Appâter des pédophiles
Le principe est souvent le même : un piège est tendu à la victime qui n’est pas toujours une oie blanche. Dans le cas des deux jeunes de Bassens, le traquenard aurait été fomenté par un troisième larron, un mystérieux « Moïse » qui n’a pas été retrouvé. Celui-ci s’est créé un faux compte sur le site Coco.gg et s’est fait passer pour une adolescente en recherche de relations sexuelles tarifées, dans l’idée d’appâter des pédophiles. Un poisson a vite mordu à l’hameçon : un trentenaire de Mérignac, sur le point de se marier. Les échanges de messages ont débouché sur un rendez-vous, fixé au 29 avril, à Bassens. Le trentenaire affirmera par la suite, devant les enquêteurs, qu’il souhaitait « aider l’adolescente et la dissuader de se prostituer »…

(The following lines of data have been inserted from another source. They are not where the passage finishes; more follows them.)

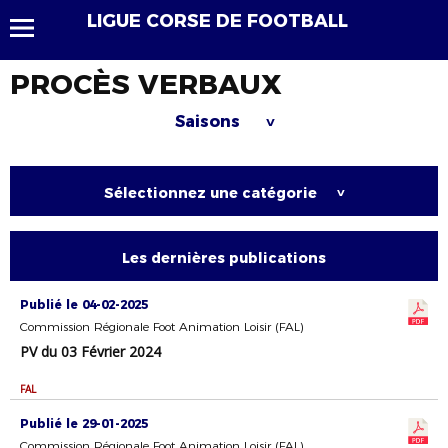
LIGUE CORSE DE FOOTBALL
PROCÈS VERBAUX
Saisons
>
Sélectionnez une catégorie
>
Les dernières publications
Publié le 04-02-2025
Commission Régionale Foot Animation Loisir (FAL)
PV du 03 Février 2024
FAL
Publié le 29-01-2025
Commission Régionale Foot Animation Loisir (FAL)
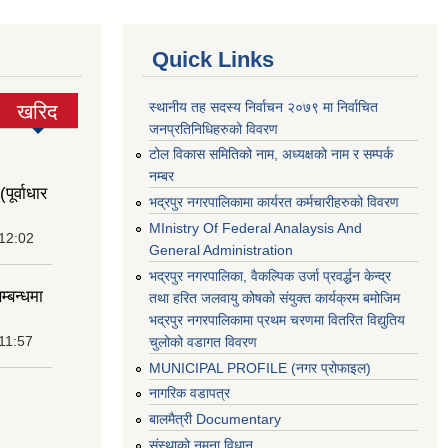
Quick Links
स्थानीय तह सदस्य निर्वाचन २०७९ मा निर्वाचित
खरिद
(active
जनप्रतिनिधिहरुको विवरण
tab)
टोल विकास समितिको नाम, अध्यक्षको नाम र सम्पर्क
नम्बर
पूर्वाधार
भद्रपुर नगरपालिकामा कार्यरत कर्मचारीहरुको विवरण
MInistry Of Federal Analaysis And
 12:02
General Administration
भद्रपुर नगरपालिका, वैकल्पिक उर्जा प्रवर्द्धन केन्द्र
म्बन्धमा
तथा हरित जलवायु कोषको संयुक्त कार्यक्रम बमोजिम
भद्रपुर नगरपालिकामा प्रथम चरणमा वितरित विद्युतिय
11:57
चुलोको वडागत विवरण
MUNICIPAL PROFILE (नगर प्रोफाइल)
नागरिक वडापत्र
बालमैत्री Documentary
संस्थाको नमुना विधान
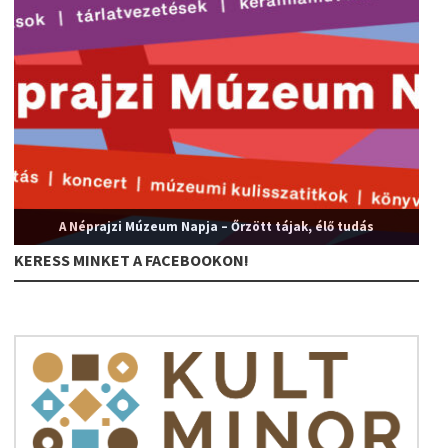
A Néprajzi Múzeum Napja – Őrzött tájak, élő tudás
KERESS MINKET A FACEBOOKON!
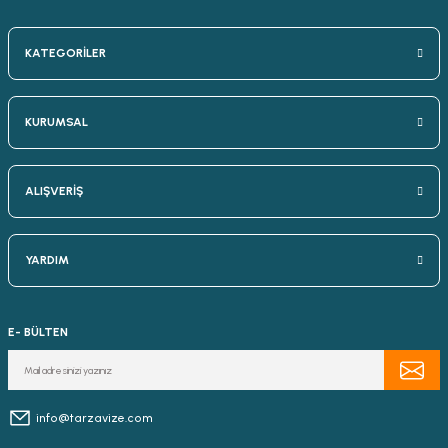
KATEGORİLER
KURUMSAL
ALIŞVERİŞ
YARDIM
E- BÜLTEN
info@tarzavize.com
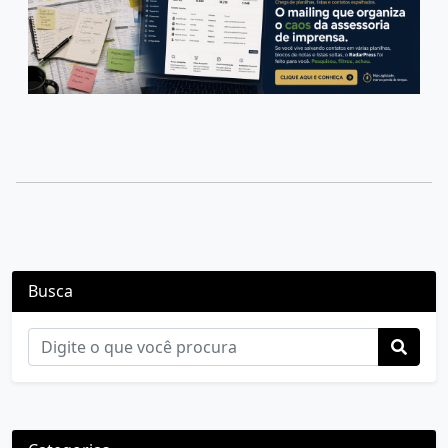
Busca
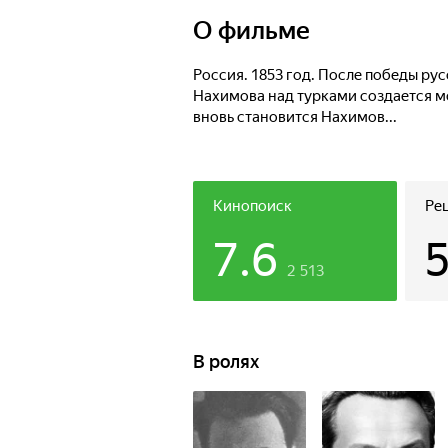
О фильме
Россия. 1853 год. После победы р
Нахимова над турками создается м
вновь становится Нахимов...
Кинопоиск
Ре
7.6
2 513
В ролях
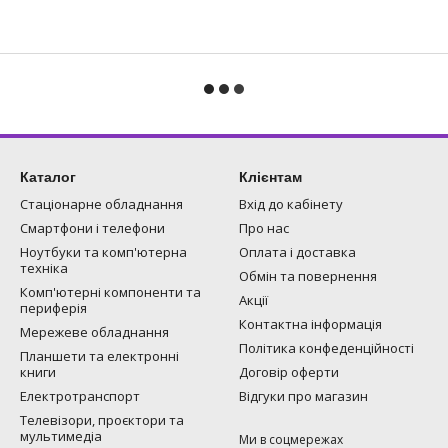
Каталог
Клієнтам
Стаціонарне обладнання
Вхід до кабінету
Смартфони і телефони
Про нас
Ноутбуки та комп'ютерна
Оплата і доставка
техніка
Обмін та повернення
Комп'ютерні компоненти та
Акції
периферія
Контактна інформація
Мережеве обладнання
Політика конфеденційності
Планшети та електронні
книги
Договір оферти
Електротранспорт
Відгуки про магазин
Телевізори, проєктори та
мультимедіа
Ми в соцмережах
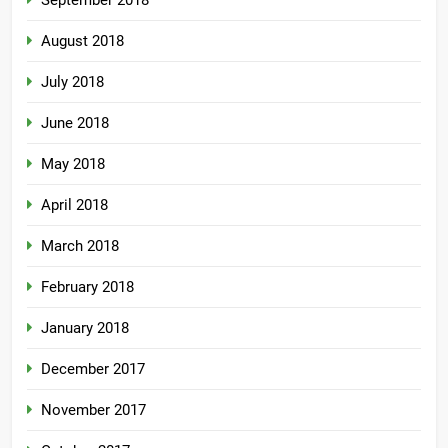
August 2018
July 2018
June 2018
May 2018
April 2018
March 2018
February 2018
January 2018
December 2017
November 2017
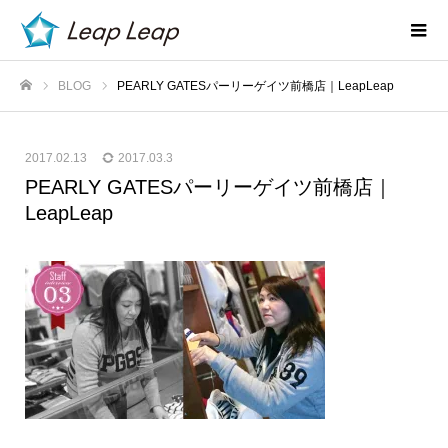
BLOG
PEARLY GATESパーリーゲイツ前橋店｜LeapLeap
ホーム
2017.02.13
2017.03.3
PEARLY GATESパーリーゲイツ前橋店｜
LeapLeap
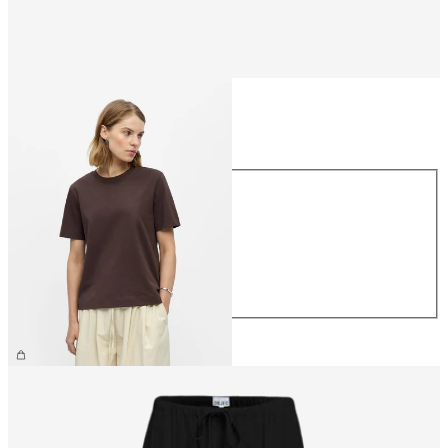
Talla
Talla
XS
S
M
L
XL
26,99 €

Ce n’est pas une jeune fille qui l’attend mais trois hommes. Conduit dans un hall d’immeuble, le Mérignacais est frappé et dépouillé. Il réussit à s’enfuir et la police est alertée. Son téléphone volé est géolocalisé : il est découvert dans une voiture, à Bassens, dans laquelle papotent les deux prévenus qui sont interpellés.
Le vrai mobile est crapuleux »
Face au tribunal, ils se défaussent. « Moïse m’a dit qu’un Monsieur voulait coucher avec une petite de 15 ans et qu’il lui avait tendu un piège pour lui voler de l’argent. Quand le gars est arrivé, il l’a attrapé et frappé. Moi, je n’ai rien fait. J’ai aidé le Monsieur à se relever », jure le premier. « Vous êtes venu pour aider votre ami et vous avez aidé la victime. C’est ça ? Vous comprendrez qu’on n’est pas obligés de vous croire », intervient le président, Vincent Raffray. « On ne lui a pas volé son téléphone, il est tombé », ajoute le second prévenu, sur qui la carte Vitale d’un adolescent, agressé quelques jours plus tôt, a également été retrouvée.
« Vous rendez-vous compte de la nature et de la gravité des faits ? », s’enquiert le magistrat. « On regrette énormément, ça ne se reproduira plus jamais », répondent de concert les amis d’enfance.
« On ne se fait pas justice soi-même, sinon en moins de six mois, la ville devient une jungle ! Il y a des policiers, des gendarmes, des associations qui luttent légalement contre la pédophilie sur Internet », tonne le procureur pour qui « le vrai mobile dans cette affaire est crapuleux ». « Ils ont trouvé un filon, un alibi qu’ils essayent de construire et ils ne sont pas les seuls : le coup s’échange sur les réseaux. Personne n’est dupe », poursuit Benoît Bernard.
« On a un problème avec la multiplication des dossiers dits « Coco », enchaîne en défense Me Berrada. Mais ce n’est pas parce qu’on a un problème qu’on doit le traiter n’importe comment. Pourquoi ne pas avoir choisi une comparution à délai différé pour tenter de retrouver le fameux Moïse ? »
Le tribunal a suivi les réquisitions : 18 mois de prison, dont six mois ferme pour l’un et huit mois ferme pour l’autre, aménagés sous bracelet électronique. Les deux devront verser 1 500 euros au Mérignacais, partie civile, et effectuer un stage de citoyenneté.